In another thread Richard King said the following quote. Since it had to do with images instead of days of the week I thought I would open up a new thread.

It is interesting that Richard said this because I have been pondering this conundrum all week..

Why is it after 2000 years of Christian History do we still rever and honor the Pagan Gods by calling our days after them? Why have they not been replaced with better names? If some of us have problems with Christ-mass, and Easter Days why not with Thor's Day. A Day for Thor? I know personally I hate calling the first day Sunday "Day of the Sun", I prefer the Sabbath, but what about the other days?

To give a run down:

Sunday = Day of the Sun
Monday = Day of the Moon
Tuesday = Tyr's Day (Norse) = Mars's Day (Roman)
Wednesday = Woden's Day or the English eq. Odin's Day
Thursday = Thor's Day
Friday = Freyja's Day
Saturday = Saturn's Day

Any thoughts?

Coram Deo,
Michael



> Richard's King Quote
> I have considered before that Saturday probably "honors" Saturn. Thursday is probably for Thor. Monday is probably MOON day.
> You would be very quiet if you didn't say things with pagan roots'.


----------



## LadyFlynt (Mar 29, 2007)

God did not set the other days aside as special only to him. The Sabbath he did. Thus, it is the Lord's Day to us.

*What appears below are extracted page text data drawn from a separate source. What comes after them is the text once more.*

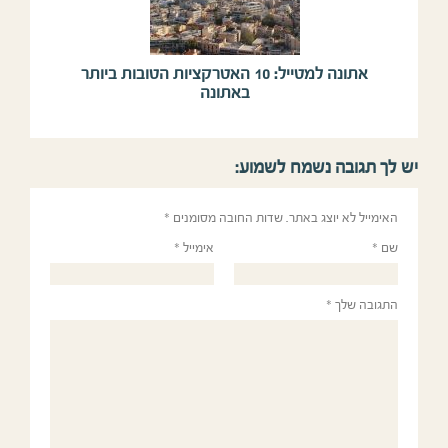
אתונה למטייל: 10 האטרקציות הטובות ביותר
באתונה
יש לך תגובה נשמח לשמוע:
האימייל לא יוצג באתר.
שדות החובה מסומנים
*
שם
*
אימייל
*
התגובה שלך
*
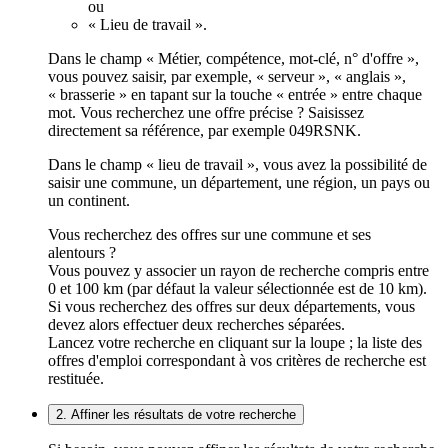
ou
« Lieu de travail ».
Dans le champ « Métier, compétence, mot-clé, n° d'offre »,
vous pouvez saisir, par exemple, « serveur », « anglais »,
« brasserie » en tapant sur la touche « entrée » entre chaque
mot. Vous recherchez une offre précise ? Saisissez
directement sa référence, par exemple 049RSNK.
Dans le champ « lieu de travail », vous avez la possibilité de
saisir une commune, un département, une région, un pays ou
un continent.
Vous recherchez des offres sur une commune et ses
alentours ?
Vous pouvez y associer un rayon de recherche compris entre
0 et 100 km (par défaut la valeur sélectionnée est de 10 km).
Si vous recherchez des offres sur deux départements, vous
devez alors effectuer deux recherches séparées.
Lancez votre recherche en cliquant sur la loupe ; la liste des
offres d'emploi correspondant à vos critères de recherche est
restituée.
2. Affiner les résultats de votre recherche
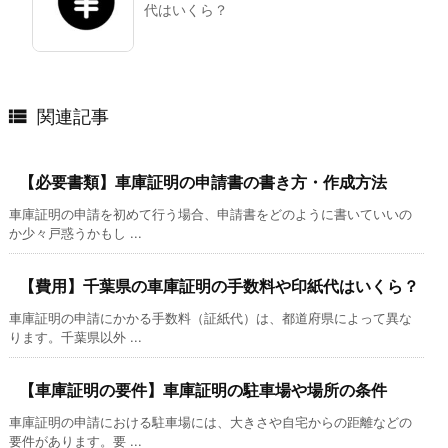
代はいくら？

関連記事
【必要書類】車庫証明の申請書の書き方・作成方法
車庫証明の申請を初めて行う場合、申請書をどのように書いていいの
か少々戸惑うかもし ...
【費用】千葉県の車庫証明の手数料や印紙代はいくら？
車庫証明の申請にかかる手数料（証紙代）は、都道府県によって異な
ります。千葉県以外 ...
【車庫証明の要件】車庫証明の駐車場や場所の条件
車庫証明の申請における駐車場には、大きさや自宅からの距離などの
要件があります。要 ...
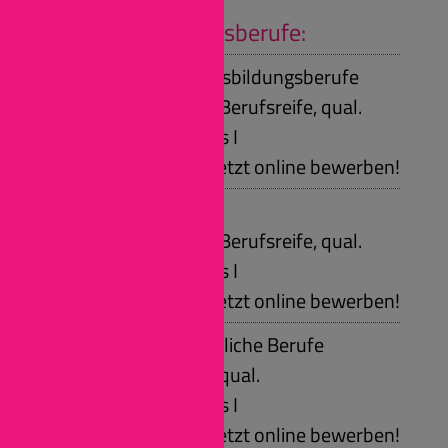
Facebook
Duale Ausbildungsberufe:
Kaufmännische Ausbildungsberufe
Voraussetzungen: Berufsreife, qual.
Sekundarabschluss I
Jetzt online bewerben!
Gastro-Berufe
Voraussetzungen: Berufsreife, qual.
Sekundarabschluss I
Jetzt online bewerben!
Naturwissenschaftliche Berufe
Voraussetzungen: qual.
Sekundarabschluss I
Jetzt online bewerben!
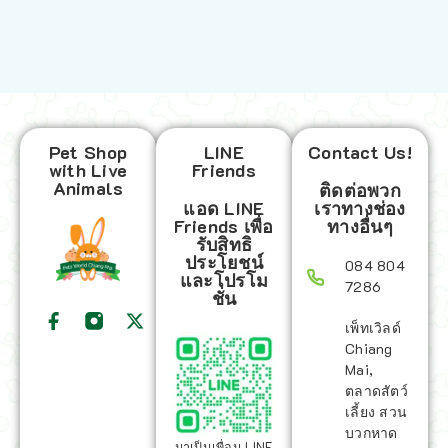
Pet Shop
LINE
Contact Us!
with Live
Friends
Animals
ติดต่อพวก
แอด LINE
เราทางช่อง
Friends เพื่อ
ทางอื่นๆ
รับสิทธิ
ประโยชน์
084 804
และโปรโม
7286
ชั่น
เพ็ทเวิลด์
Chiang
Mai,
ตลาดสัตว์
เลี้ยง สวน
บวกหาด
มาเป็นเพื่อน LINE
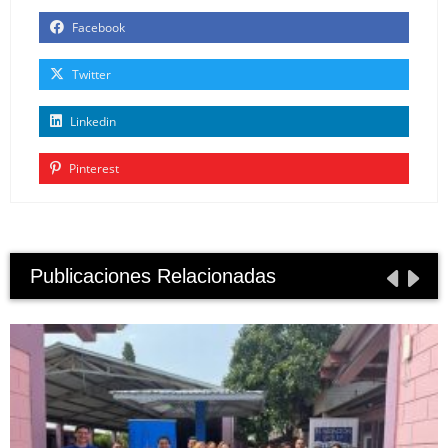
Facebook
Twitter
Linkedin
Pinterest
Publicaciones Relacionadas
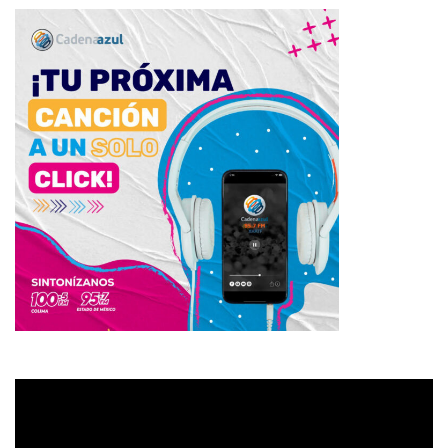
Reproductor
de
vídeo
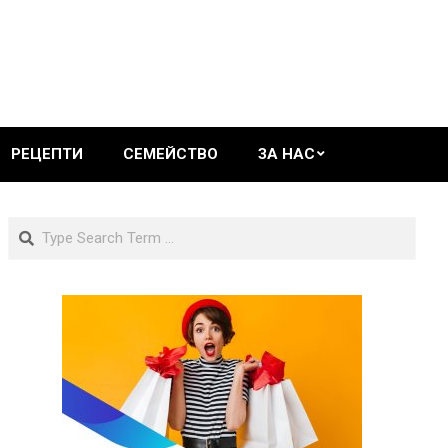
РЕЦЕПТИ
СЕМЕЙСТВО
ЗА НАС
Search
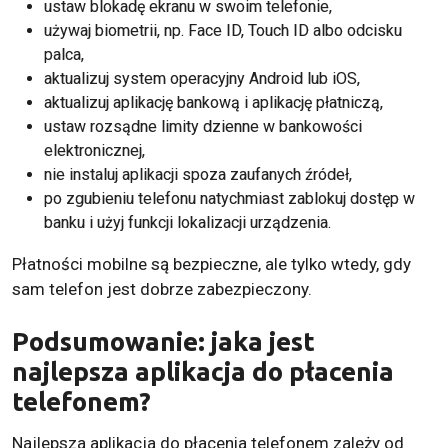
ustaw blokadę ekranu w swoim telefonie,
używaj biometrii, np. Face ID, Touch ID albo odcisku
palca,
aktualizuj system operacyjny Android lub iOS,
aktualizuj aplikację bankową i aplikację płatniczą,
ustaw rozsądne limity dzienne w bankowości
elektronicznej,
nie instaluj aplikacji spoza zaufanych źródeł,
po zgubieniu telefonu natychmiast zablokuj dostęp w
banku i użyj funkcji lokalizacji urządzenia.
Płatności mobilne są bezpieczne, ale tylko wtedy, gdy
sam telefon jest dobrze zabezpieczony.
Podsumowanie: jaka jest
najlepsza aplikacja do płacenia
telefonem?
Najlepsza aplikacja do płacenia telefonem zależy od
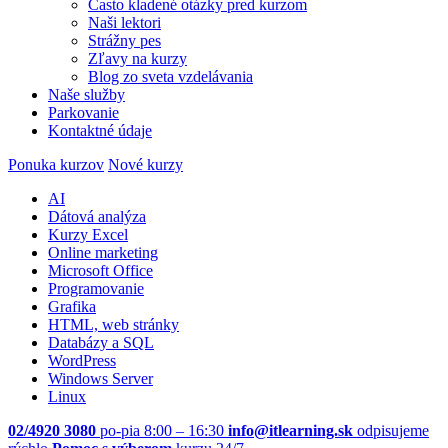
Často kladené otázky pred kurzom
Naši lektori
Strážny pes
Zľavy na kurzy
Blog zo sveta vzdelávania
Naše služby
Parkovanie
Kontaktné údaje
Ponuka kurzov
Nové kurzy
AI
Dátová analýza
Kurzy Excel
Online marketing
Microsoft Office
Programovanie
Grafika
HTML, web stránky
Databázy a SQL
WordPress
Windows Server
Linux
02/4920 3080
po-pia 8:00 – 16:30
info@itlearning.sk
odpisujeme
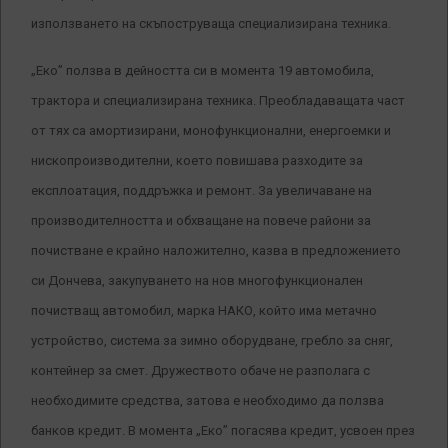
използването на скъпоструваща специализирана техника.
„Еко” ползва в дейността си в момента 19 автомобила,
трактора и специализирана техника. Преобладаващата част
от тях са амортизирани, монофункционални, енергоемки и
нископроизводителни, което повишава разходите за
експлоатация, поддръжка и ремонт. За увеличаване на
производителността и обхващане на повече райони за
почистване е крайно наложително, казва в предложението
си Дончева, закупуването на нов многофункционален
почистващ автомобил, марка НАКО, който има метачно
устройство, система за зимно оборудване, гребло за сняг,
контейнер за смет. Дружеството обаче не разполага с
необходимите средства, затова е необходимо да ползва
банков кредит. В момента „Еко” погасява кредит, усвоен през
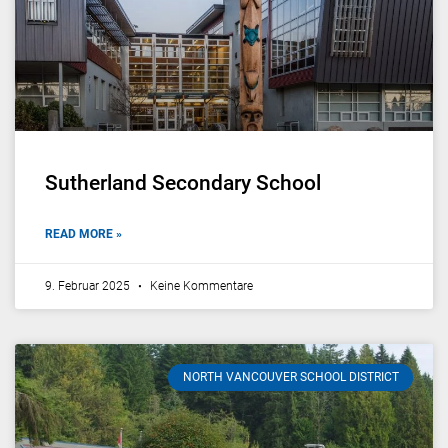
Sutherland Secondary School
READ MORE »
9. Februar 2025
Keine Kommentare
NORTH VANCOUVER SCHOOL DISTRICT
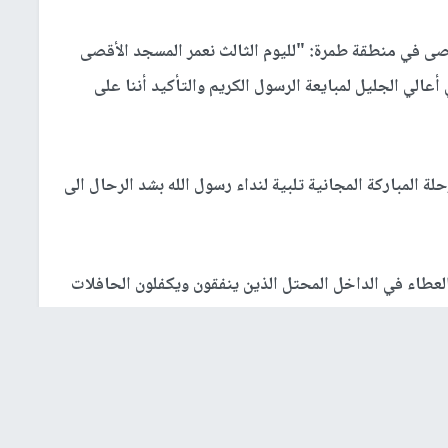
صى في منطقة طمرة: "لليوم الثالث نعمر المسجد الأقصى
عالي الجليل لمبايعة الرسول الكريم والتأكيد أننا على
ة المباركة المجانية تلبية لنداء رسول الله بشد الرحال الى
عطاء في الداخل المحتل الذين ينفقون ويكفلون الحافلات
مبيت والرباط الشهرية تسير قوافل الأقصى على مدار الأسبوع
دد، والاقبال على الأقصى من مدينة طمرة متواصل ولا ينقطع،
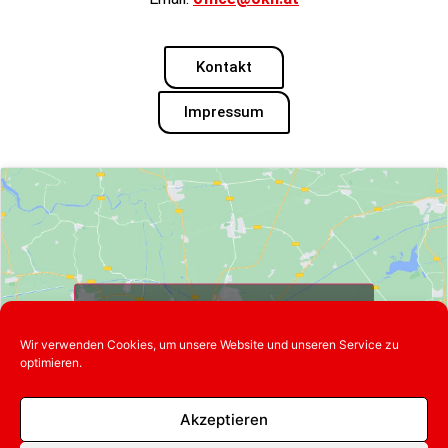
Kontakt
Impressum
Klicke hier, um Marketing-Cookies zu
akzeptieren und diesen Inhalt zu
Wir verwenden Cookies, um unsere Website und unseren Service zu
aktivieren
optimieren.
Akzeptieren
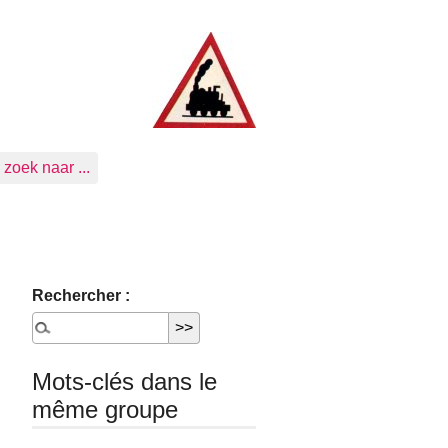
zoek naar ...
Rechercher :
Mots-clés dans le
même groupe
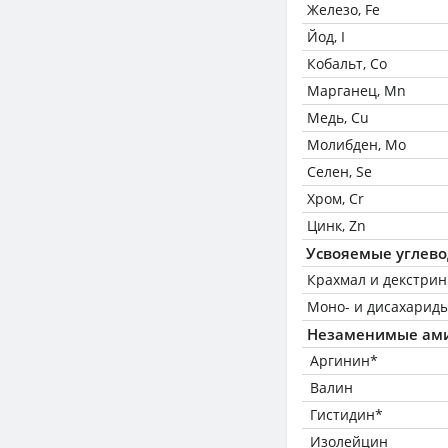
Железо, Fe
Йод, I
Кобальт, Co
Марганец, Mn
Медь, Cu
Молибден, Mo
Селен, Se
Хром, Cr
Цинк, Zn
Усвояемые углев
Крахмал и декстри
Моно- и дисахариды
Незаменимые ам
Аргинин*
Валин
Гистидин*
Изолейцин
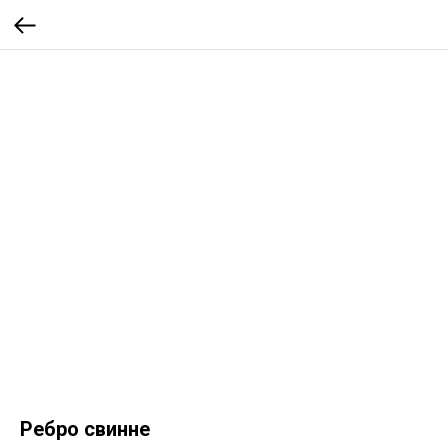
Ребро свинне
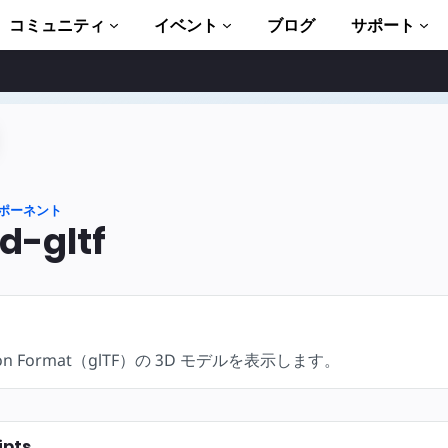
コミュニティ
イベント
ブログ
サポート
ュートリアル
い始める
ント
ポーネント
ブラリ一式
-gltf
troduction to AMP
P 学習コース
ssion Format（glTF）の 3D モデルを表示します。
ト
ます
ましょう
ipts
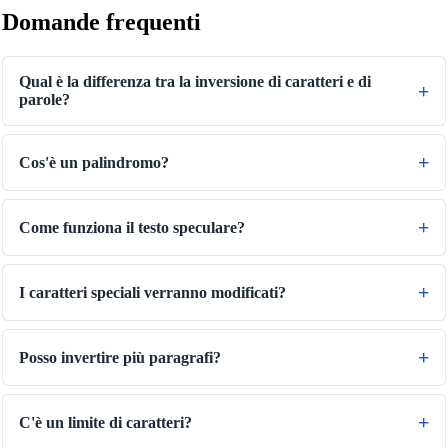
Domande frequenti
Qual è la differenza tra la inversione di caratteri e di
parole?
🔗
Related Tools
📐
Unit Converters
Cos'è un palindromo?
🔧 TOOLS
Length Converter
Come funziona il testo speculare?
Convertitore di peso
Convertitore di temperatura
I caratteri speciali verranno modificati?
Convertitore di volume
Convertitore di volume secco
Posso invertire più paragrafi?
Convertitore di superficie
Convertitore di energia
C'è un limite di caratteri?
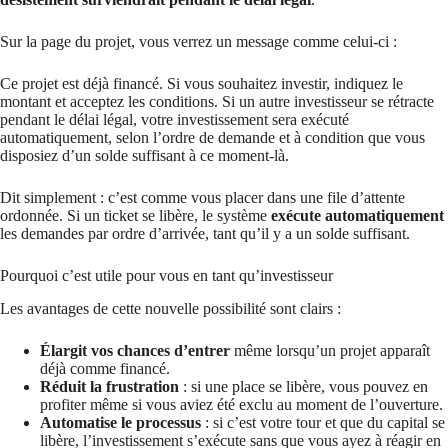
Sur la page du projet, vous verrez un message comme celui-ci :
Ce projet est déjà financé. Si vous souhaitez investir, indiquez le
montant et acceptez les conditions. Si un autre investisseur se rétracte
pendant le délai légal, votre investissement sera exécuté
automatiquement, selon l’ordre de demande et à condition que vous
disposiez d’un solde suffisant à ce moment-là.
Dit simplement : c’est comme vous placer dans une file d’attente
ordonnée. Si un ticket se libère, le système
exécute automatiquement
les demandes par ordre d’arrivée, tant qu’il y a un solde suffisant.
Pourquoi c’est utile pour vous en tant qu’investisseur
Les avantages de cette nouvelle possibilité sont clairs :
Élargit vos chances d’entrer
même lorsqu’un projet apparaît
déjà comme financé.
Réduit la frustration
: si une place se libère, vous pouvez en
profiter même si vous aviez été exclu au moment de l’ouverture.
Automatise le processus
: si c’est votre tour et que du capital se
libère, l’investissement s’exécute sans que vous ayez à réagir en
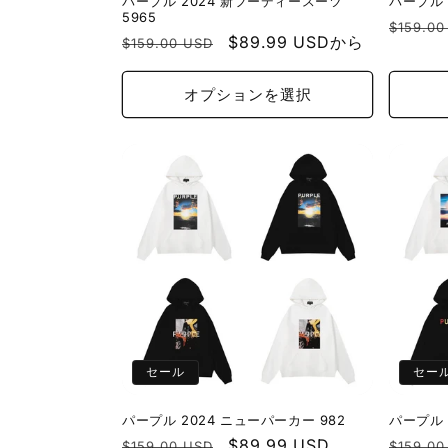
パープル 2024 新フーディースーツ
パープル 
5965
通
$159.00
通
セ
$89.99 USDから
$159.00 USD
常
常
ー
価
価
ル
オプションを選択
格
格
価
格
セール
セー
パープル 2024 ニューパーカー 982
パープル 
通
セ
$89.99 USD
通
$159.00 USD
$159.00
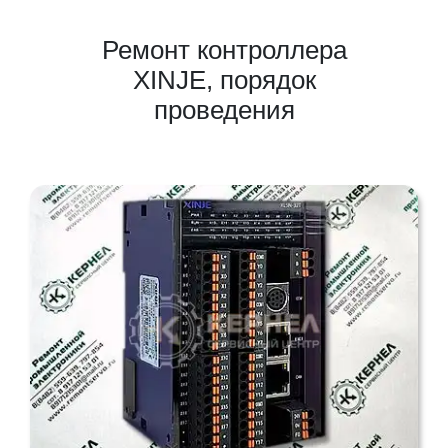
Ремонт контроллера
XINJE, порядок
проведения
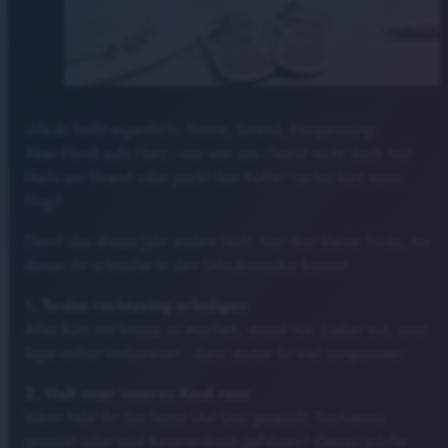
Urlaub heißt eigentlich: Sonne, Strand, Entspannung.
Aber Hand aufs Herz - wer von uns checkt nicht doch mal
Mails am Strand oder packt den Koffer nachts kurz vorm
Flug?
Damit das dieses Jahr anders läuft, hier drei kleine Tricks, mit
denen ihr schneller in den Urlaubsmodus kommt:
1. To-dos rechtzeitig erledigen
Alles kurz vor knapp zu machen, stresst nur. Lieber ein, zwei
Tage vorher vorbereiten - dann startet ihr viel entspannter.
2. Holt euer inneres Kind raus
Wann habt ihr das letzte Mal Uno gespielt, Tischtennis
gezockt oder seid Bananenboot gefahren? Genau solche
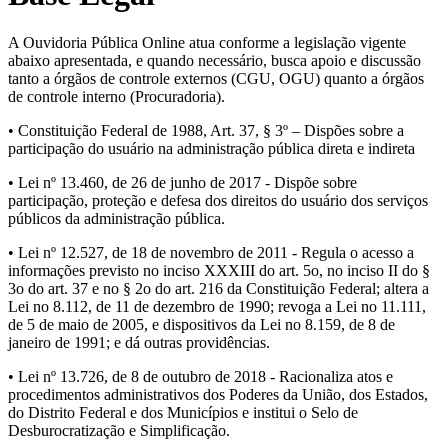
A Ouvidoria Pública Online atua conforme a legislação vigente
abaixo apresentada, e quando necessário, busca apoio e discussão
tanto a órgãos de controle externos (CGU, OGU) quanto a órgãos
de controle interno (Procuradoria).
• Constituição Federal de 1988, Art. 37, § 3º – Dispões sobre a
participação do usuário na administração pública direta e indireta
• Lei nº 13.460, de 26 de junho de 2017 - Dispõe sobre
participação, proteção e defesa dos direitos do usuário dos serviços
públicos da administração pública.
• Lei nº 12.527, de 18 de novembro de 2011 - Regula o acesso a
informações previsto no inciso XXXIII do art. 5o, no inciso II do §
3o do art. 37 e no § 2o do art. 216 da Constituição Federal; altera a
Lei no 8.112, de 11 de dezembro de 1990; revoga a Lei no 11.111,
de 5 de maio de 2005, e dispositivos da Lei no 8.159, de 8 de
janeiro de 1991; e dá outras providências.
• Lei nº 13.726, de 8 de outubro de 2018 - Racionaliza atos e
procedimentos administrativos dos Poderes da União, dos Estados,
do Distrito Federal e dos Municípios e institui o Selo de
Desburocratização e Simplificação.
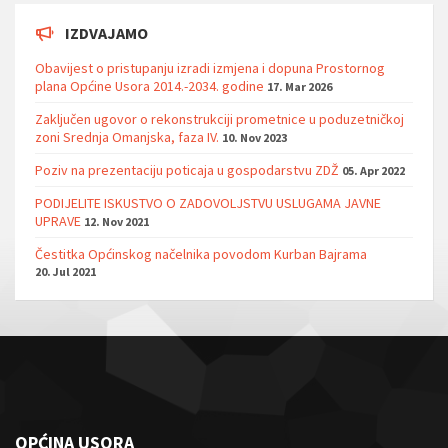
IZDVAJAMO
Obavijest o pristupanju izradi izmjena i dopuna Prostornog
plana Općine Usora 2014.-2034. godine
17. Mar 2026
Zaključen ugovor o rekonstrukciji prometnice u poduzetničkoj
zoni Srednja Omanjska, faza IV.
10. Nov 2023
Poziv na prezentaciju poticaja u gospodarstvu ZDŽ
05. Apr 2022
PODIJELITE ISKUSTVO O ZADOVOLJSTVU USLUGAMA JAVNE
UPRAVE
12. Nov 2021
Čestitka Općinskog načelnika povodom Kurban Bajrama
20. Jul 2021
OPĆINA USORA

If anyone wants to complain about that, just know that I have no problem going to a "First day, Second day...of the week" bit


----------



## Dagmire (Mar 29, 2007)

I rarely refer to the Lord's day as Sunday. I really enjoy calling it the Lord's day. It also helps me to view the day correctly when I always refer to it as such.


----------



## Coram Deo (Mar 29, 2007)

Dagmire,

I like calling it the Sabbath,


*Whispers to Dagmire* I think it is because I like to say "Good Sabbath" to people, like on Fiddler on the roof, one of my favorite shows. But don't tell anyone... haha  

Michael




Dagmire said:


> I rarely refer to the Lord's day as Sunday. I really enjoy calling it the Lord's day. It also helps me to view the day correctly when I always refer to it as such.


----------